» TASK DETAILS
Wherever a line in the data below holds "Québec", copy that line.

» RECORDS FOR PROCESSING
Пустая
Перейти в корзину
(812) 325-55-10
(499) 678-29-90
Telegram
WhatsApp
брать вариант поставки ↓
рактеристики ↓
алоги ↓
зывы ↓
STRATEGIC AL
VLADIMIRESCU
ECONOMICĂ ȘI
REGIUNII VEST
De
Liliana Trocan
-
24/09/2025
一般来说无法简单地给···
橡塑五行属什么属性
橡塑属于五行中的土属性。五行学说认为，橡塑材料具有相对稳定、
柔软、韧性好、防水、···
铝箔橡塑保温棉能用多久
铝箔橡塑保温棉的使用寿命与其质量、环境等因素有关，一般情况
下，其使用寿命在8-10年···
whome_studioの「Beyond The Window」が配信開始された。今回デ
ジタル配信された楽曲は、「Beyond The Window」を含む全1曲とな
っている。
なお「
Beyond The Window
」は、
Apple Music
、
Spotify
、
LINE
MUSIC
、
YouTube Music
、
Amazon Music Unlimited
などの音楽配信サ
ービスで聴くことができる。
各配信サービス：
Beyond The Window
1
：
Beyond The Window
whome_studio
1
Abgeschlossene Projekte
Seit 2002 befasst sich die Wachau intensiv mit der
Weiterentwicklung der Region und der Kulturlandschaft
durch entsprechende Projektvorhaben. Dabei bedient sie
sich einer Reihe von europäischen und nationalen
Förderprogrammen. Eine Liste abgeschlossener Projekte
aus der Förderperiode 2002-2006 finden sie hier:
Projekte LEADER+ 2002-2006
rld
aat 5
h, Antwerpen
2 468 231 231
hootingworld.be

---

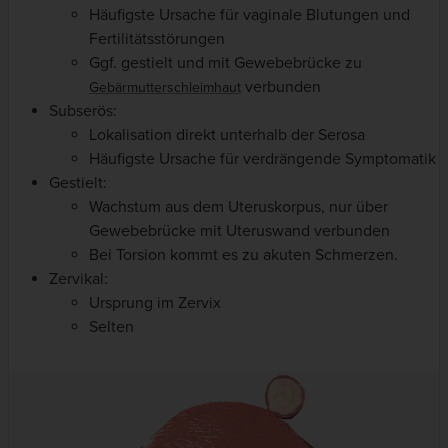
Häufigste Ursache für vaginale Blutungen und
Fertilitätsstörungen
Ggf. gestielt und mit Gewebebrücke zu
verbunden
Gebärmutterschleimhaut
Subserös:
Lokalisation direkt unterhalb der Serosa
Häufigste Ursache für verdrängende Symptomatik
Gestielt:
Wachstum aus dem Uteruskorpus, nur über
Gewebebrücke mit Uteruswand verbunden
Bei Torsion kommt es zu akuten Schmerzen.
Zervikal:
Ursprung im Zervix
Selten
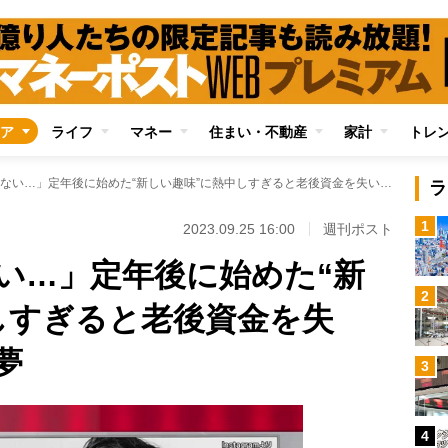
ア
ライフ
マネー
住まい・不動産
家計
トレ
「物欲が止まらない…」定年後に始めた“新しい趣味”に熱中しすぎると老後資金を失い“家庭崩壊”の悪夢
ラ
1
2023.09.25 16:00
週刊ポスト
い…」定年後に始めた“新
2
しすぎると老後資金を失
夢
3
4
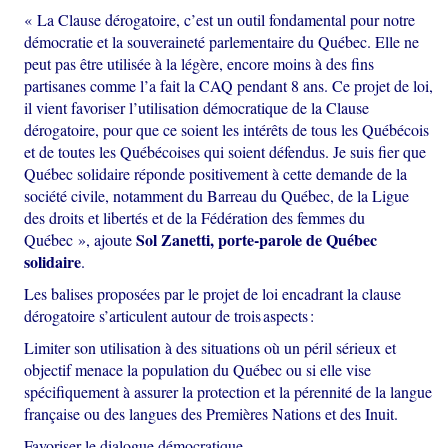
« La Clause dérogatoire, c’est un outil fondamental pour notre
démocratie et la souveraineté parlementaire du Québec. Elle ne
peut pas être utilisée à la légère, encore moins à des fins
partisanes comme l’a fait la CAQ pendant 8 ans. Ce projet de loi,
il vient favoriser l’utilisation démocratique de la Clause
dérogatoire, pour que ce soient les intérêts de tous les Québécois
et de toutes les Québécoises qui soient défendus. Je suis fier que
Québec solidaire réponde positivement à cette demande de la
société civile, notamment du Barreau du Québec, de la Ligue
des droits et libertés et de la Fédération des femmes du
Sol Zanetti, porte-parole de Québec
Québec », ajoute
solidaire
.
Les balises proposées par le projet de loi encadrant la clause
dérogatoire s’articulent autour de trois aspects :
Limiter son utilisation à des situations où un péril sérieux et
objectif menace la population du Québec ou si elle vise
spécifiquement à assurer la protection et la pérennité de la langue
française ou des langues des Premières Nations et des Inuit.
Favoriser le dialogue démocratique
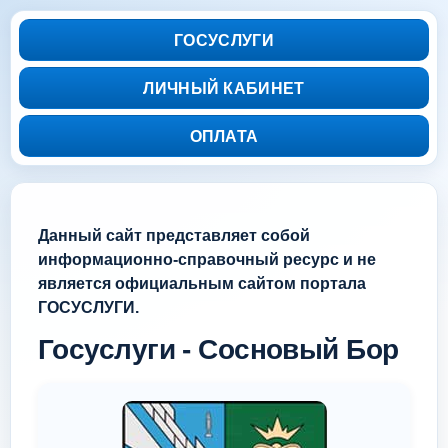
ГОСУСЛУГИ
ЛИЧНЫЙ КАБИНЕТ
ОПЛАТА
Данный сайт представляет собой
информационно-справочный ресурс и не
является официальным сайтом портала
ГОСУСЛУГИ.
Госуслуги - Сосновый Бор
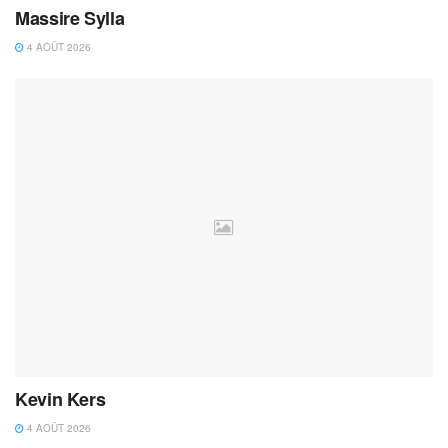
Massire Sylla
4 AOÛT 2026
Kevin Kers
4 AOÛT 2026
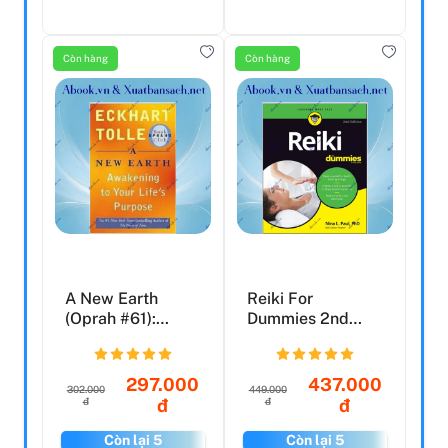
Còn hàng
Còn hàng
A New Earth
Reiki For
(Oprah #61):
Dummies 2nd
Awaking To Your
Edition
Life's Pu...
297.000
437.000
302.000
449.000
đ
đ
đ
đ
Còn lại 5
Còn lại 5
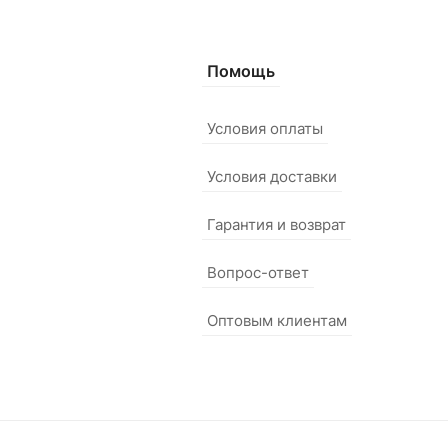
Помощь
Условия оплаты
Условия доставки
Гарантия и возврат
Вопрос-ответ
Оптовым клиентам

» EXERCISE SOLUTION
démocratie et la souveraineté parlementaire du Québec. Elle ne
Québec solidaire réponde positivement à cette demande de la
société civile, notamment du Barreau du Québec, de la Ligue
Sol Zanetti, porte-parole de Québec
Québec », ajoute
objectif menace la population du Québec ou si elle vise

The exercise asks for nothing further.